Provided data
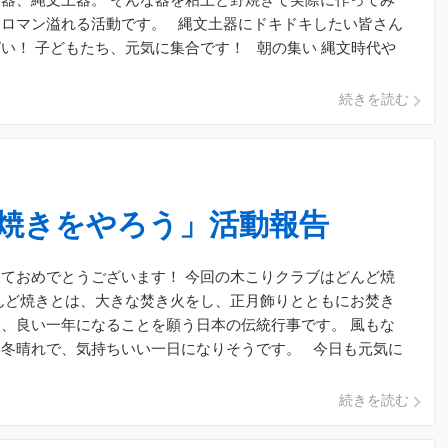
うロマン溢れる活動です。 縄文土器にドキドキしたい皆さん
い！ 子どもたち、元気に集合です！ 朝の集い 縄文時代や
続きを読む
焼きをやろう」活動報告
ておめでとうございます！ 今回の木こりクラブはどんど焼
んど焼きとは、大きな焚き火をし、正月飾りとともにお焚き
、良い一年になることを願う日本の伝統行事です。 風もな
い冬晴れで、気持ちいい一日になりそうです。 今日も元気に
 &nb […]
続きを読む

What you are asked to do
Reproduce the listing word for word and omit its pictures.

Output of the task
うロマン溢れる活動です。 縄文土器にドキドキしたい皆さん
い！ 子どもたち、元気に集合です！ 朝の集い 縄文時代や
続きを読む
焼きをやろう」活動報告
ておめでとうございます！ 今回の木こりクラブはどんど焼
んど焼きとは、大きな焚き火をし、正月飾りとともにお焚き
、良い一年になることを願う日本の伝統行事です。 風もな
い冬晴れで、気持ちいい一日になりそうです。 今日も元気に
 &nb […]
続きを読む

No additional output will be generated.